An EU official, who did not want to be named because of the sensitivity of the case, said at a preparatory meeting Wednesday that the new proposal is not “an export ban.” “There is a continuing shortage in the production of vaccines and there is also … a balance that is not fair enough when it comes to distribution,” the official said, adding that the idea is to overcome this gap and balance balancing vaccine supply.

Von der Leyen already suggested last week that the EU should consider stricter vaccine controls. She said at the time that although the EU had exported 41 million doses of Covid-19 shots since January to 33 countries worldwide, some countries did not show the same level of fairness.

Data from the commission show that, from exports to date, the UK has received the majority, over 10 million doses; followed by Canada, which received 6.6 million; and then Japan with 5.4 million.

‘Not against the UK’

The renewed stance in Brussels could be an issue for the UK, which has received the largest number of coronavirus images produced in the EU to date, and where the vaccination rate has long fallen. ahead of the EU level.
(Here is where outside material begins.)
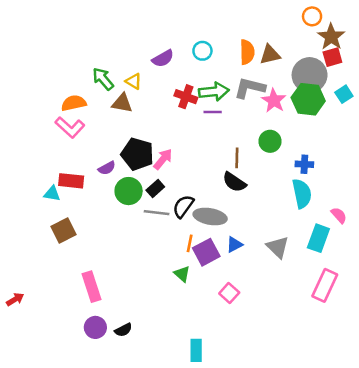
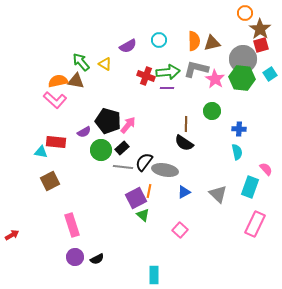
brown triangle: (122, 103) -> (76, 81), moved
cyan semicircle: (302, 194) -> (237, 152), size x0.7
purple square: (206, 252) -> (136, 198), moved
“It is not against the UK, it is to ensure that AstraZeneca adheres to the commitments it will vis-à-vis with the European Union,” Arancha Gonzalez, Spain’s foreign minister, told Squawk. Box Europe “at CNBC on Wednesday.

“The export restrictions we have prepared were never intended to be against countries. They should have made sure that pharmaceutical companies complied with their promises, with the contracts they made with the ‘European Commission, “she said.

A UK government spokesman said on Wednesday: “We are all fighting the same pandemic – vaccines are an international collaboration with major scientists around the world. And we will continue to work with our European partners to deliver the vaccine distribution. “

The Commission announced at the end of January that member states would be able to prevent sightings from leaving the bloc when pharmaceutical companies were failing to deliver and when the vaccines were failing. going to countries that the EU did not consider vulnerable.

Wednesday’s new plans build on this legislation. But the old rules expire at the end of March.

The latest proposal will be discussed by the 27 heads of state on Thursday at an EU summit.

Earlier this week, the Prime Minister of Ireland, Michael Martin, warned of a tougher vaccine export policy, saying it could weaken the supply of raw materials for vaccine production in the EU. “I’m very much against it. I think it would be a very attractive step,” Martin told RTE radio.